Gun makers cleared in NAACP lawsuit

Jury finds gun industry not liable in homicides

judge to make final ruling

May 15, 2003|By Mike Adams | Mike Adams,SUN NATIONAL STAFF

The NAACP's effort to curb gun-related homicides in black communities suffered a setback yesterday when a federal jury rejected its contention that the gun industry knowingly allowed its products to fall into the hands of criminals.

U.S. District Judge Jack Weinstein will make a final determination in the case, tried in federal court in Brooklyn, N.Y. After deliberating for five days, the jury cleared 45 gun makers and distributors but was unable to reach a verdict on 23 other defendants.

The verdict followed more than five weeks of testimony in the lawsuit against 68 defendants, including Smith & Wesson Corp., Glock Inc. and other major gun makers and distributors.

The jury found Glock and Colt Manufacturing not liable. It did not reach a decision on Smith & Wesson. The lawsuit alleged that the industry knew that corrupt dealers were supplying guns to criminals in minority communities and did nothing to stop them, resulting in a disproportionate number of homicides involving handguns among blacks.

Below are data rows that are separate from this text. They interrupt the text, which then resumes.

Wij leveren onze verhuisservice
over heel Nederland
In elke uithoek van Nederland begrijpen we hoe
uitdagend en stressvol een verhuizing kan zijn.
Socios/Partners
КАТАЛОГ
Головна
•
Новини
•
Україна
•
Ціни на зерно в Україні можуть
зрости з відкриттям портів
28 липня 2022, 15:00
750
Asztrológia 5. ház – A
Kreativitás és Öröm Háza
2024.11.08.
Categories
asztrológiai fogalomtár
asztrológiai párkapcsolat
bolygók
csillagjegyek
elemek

Lawyers for the National Association for the Advancement of Colored People and the defendants have 30 days to submit written arguments interpreting the verdict. Weinstein will then make a final determination.

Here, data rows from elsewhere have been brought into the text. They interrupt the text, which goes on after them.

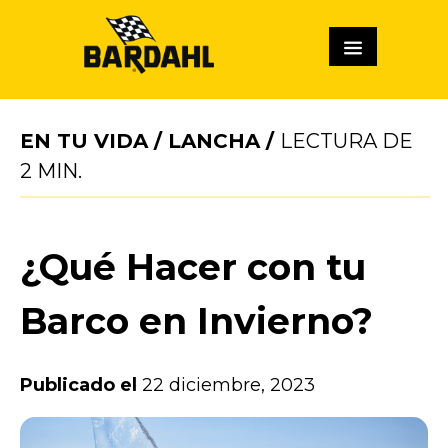
EN TU VIDA
/
LANCHA
/
LECTURA DE
2
MIN.
¿Qué Hacer con tu
Barco en Invierno?
Publicado el
22 diciembre, 2023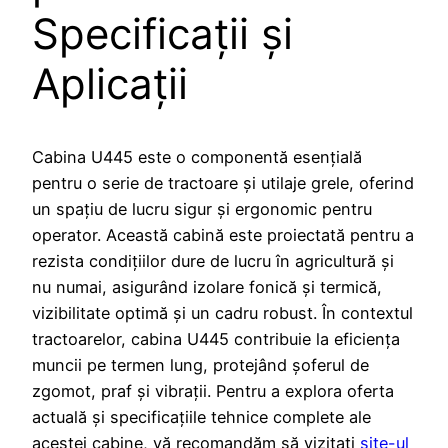
Specificații și
Aplicații
Cabina U445 este o componentă esențială
pentru o serie de tractoare și utilaje grele, oferind
un spațiu de lucru sigur și ergonomic pentru
operator. Această cabină este proiectată pentru a
rezista condițiilor dure de lucru în agricultură și
nu numai, asigurând izolare fonică și termică,
vizibilitate optimă și un cadru robust. În contextul
tractoarelor, cabina U445 contribuie la eficiența
muncii pe termen lung, protejând șoferul de
zgomot, praf și vibrații. Pentru a explora oferta
actuală și specificațiile tehnice complete ale
acestei cabine, vă recomandăm să vizitați
site-ul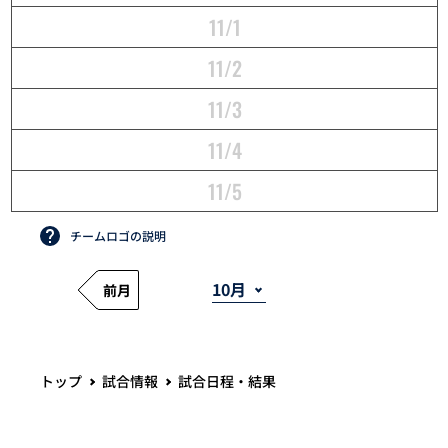
11/1
11/2
11/3
11/4
11/5
チームロゴの説明
前月
トップ
試合情報
試合日程・結果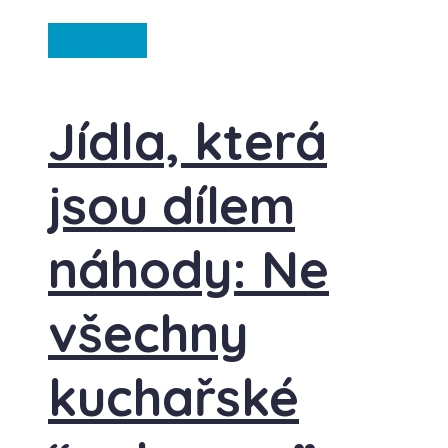
Ze světa
Jídla, která
jsou dílem
náhody: Ne
všechny
kuchařské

NAACP President Kweisi Mfume said he was "disappointed, but not discouraged" by the jury's decision. Mfume said the civil rights group will continue its battle against the gun industry, even if Weinstein fails to rule in its favor.

The NAACP plans to join the fight against federal legislation that would exempt the gun industry from most lawsuits, Mfume said. The legislation recently passed the House and is being considered by the Senate.

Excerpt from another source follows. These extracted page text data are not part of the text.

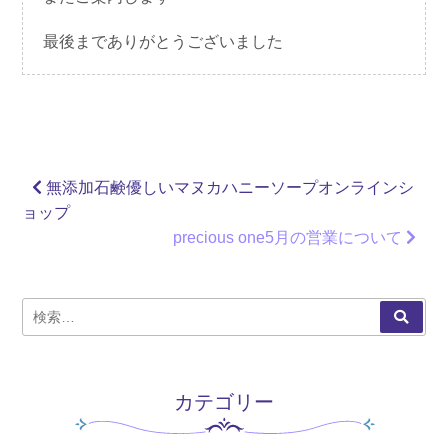
最後までありがとうございました
前
無添加石鹸優しいマヌカハニーソープオンラインシ
投
の
ョップ
稿
投
次
precious one5月の営業について
ナ
稿
の
ビ
投
ゲ
検
稿
検
ー
索
索:
シ
ョ
カテゴリー
ン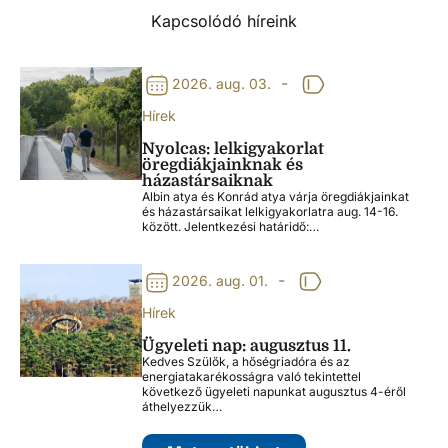
Kapcsolódó híreink
-
2026. aug. 03.
Hírek
Nyolcas: lelkigyakorlat
öregdiákjainknak és
házastársaiknak
Albin atya és Konrád atya várja öregdiákjainkat
és házastársaikat lelkigyakorlatra aug. 14-16.
között. Jelentkezési határidő:…
-
2026. aug. 01.
Hírek
Ügyeleti nap: augusztus 11.
Kedves Szülők, a hőségriadóra és az
energiatakarékosságra való tekintettel
következő ügyeleti napunkat augusztus 4-éről
áthelyezzük…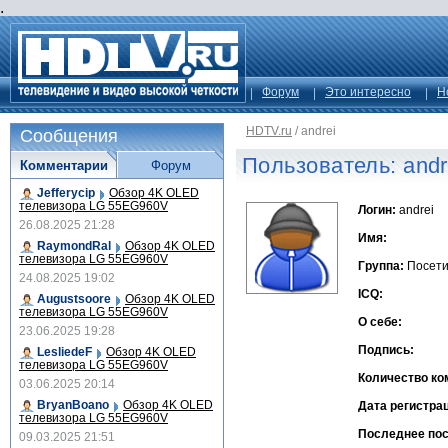
.
Форум
Это интересно
Н
HDTV.ru
/
andrei
Сообщения
Пользователь: andr
Комментарии
Форум
Jefferycip
Обзор 4K OLED
телевизора LG 55EG960V
Логин:
andrei
26.08.2025 21:28
Имя:
RaymondRal
Обзор 4K OLED
телевизора LG 55EG960V
Группа:
Посети
24.08.2025 19:02
ICQ:
Augustsoore
Обзор 4K OLED
телевизора LG 55EG960V
О себе:
23.06.2025 19:28
Подпись:
LesliedeF
Обзор 4K OLED
телевизора LG 55EG960V
Количество ко
03.06.2025 20:14
BryanBoano
Обзор 4K OLED
Дата регистра
телевизора LG 55EG960V
Последнее по
09.03.2025 21:51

Mfume said the suit is about "principle not profit," because the NAACP is not seeking monetary damages. Instead, it wants sweeping restrictions on sales and distribution of handguns.

"I'm tired of attending the funerals of teen-agers killed with handguns," Mfume said, adding that the gun industry has failed to adopt a code of ethics that would cut down on the number of firearms in the streets.

Lawrence Keane, vice president and general counsel of the National Shooting Sports Foundation, said the jury had delivered a "common-sense" finding.

"The jury understood that these law-abiding companies had done absolutely nothing to cause a public nuisance in New York or harm the NAACP and its members. The proper thing for this court to do is dismiss the case immediately."

Keane said he was concerned that Weinstein might ignore the findings of the advisory jury and rule against the defendants.

The case marks the second time in four years that the NAACP's lead attorney, Elisa Barnes, has appeared before Weinstein with a case against the industry. In the first, the plaintiffs won a $4 million verdict that was later overturned.

Keane called on the NAACP to work with the National Shooting Sports Foundation to reduce firearm accidents and gun-related homicides.

Mfume said "the NAACP will work with anyone," but questioned the value of working with Keane's group, which is a trade organization, not a gun manufacturer or distributor.

The Associated Press contributed to this article.